Saved entries:
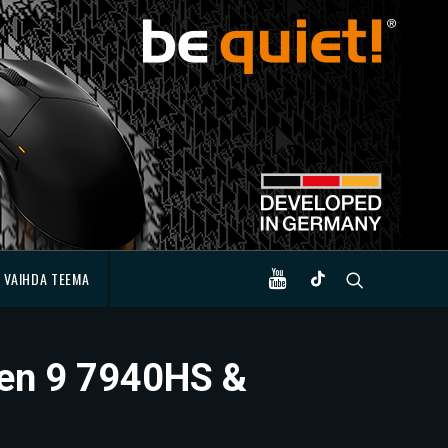
VAIHDA TEEMA
zen 9 7940HS &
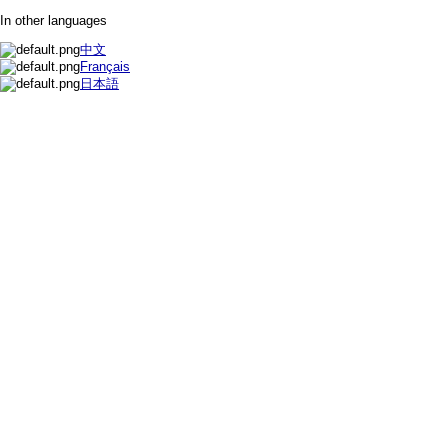
In other languages
中文
Français
日本語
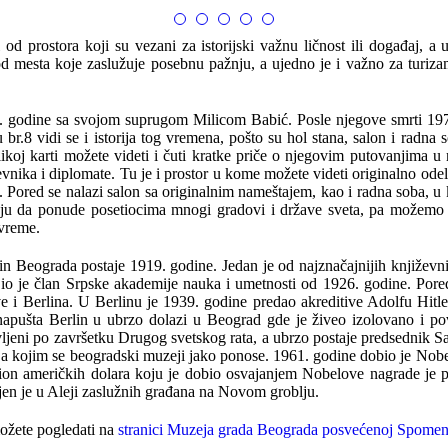
d prostora koji su vezani za istorijski važnu ličnost ili događaj, a 
 od mesta koje zaslužuje posebnu pažnju, a ujedno je i važno za turi
. godine sa svojom suprugom Milicom Babić. Posle njegove smrti 1975.
r.8 vidi se i istorija tog vremena, pošto su hol stana, salon i radna 
ikoj karti možete videti i čuti kratke priče o njegovim putovanjima 
iževnika i diplomate. Tu je i prostor u kome možete videti originalno
Pored se nalazi salon sa originalnim nameštajem, kao i radna soba, u ko
maju da ponude posetiocima mnogi gradovi i države sveta, pa možemo
vreme.
n Beograda postaje 1919. godine. Jedan je od najznačajnijih književni
io je član Srpske akademije nauka i umetnosti od 1926. godine. Pore
 i Berlina. U Berlinu je 1939. godine predao akreditive Adolfu Hitle
pušta Berlin u ubrzo dolazi u Beograd gde je živeo izolovano i pov
vljeni po završetku Drugog svetskog rata, a ubrzo postaje predsednik S
nka, a kojim se beogradski muzeji jako ponose. 1961. godine dobio je N
lion američkih dolara koju je dobio osvajanjem Nobelove nagrade je p
en je u Aleji zaslužnih građana na Novom groblju.
ožete pogledati na
stranici Muzeja grada Beograda posvećenoj Spomen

Aim of the task: Looking at the data above, count the lines that contain the string "ubrzo" and give only the count.

Output of the exercise: 2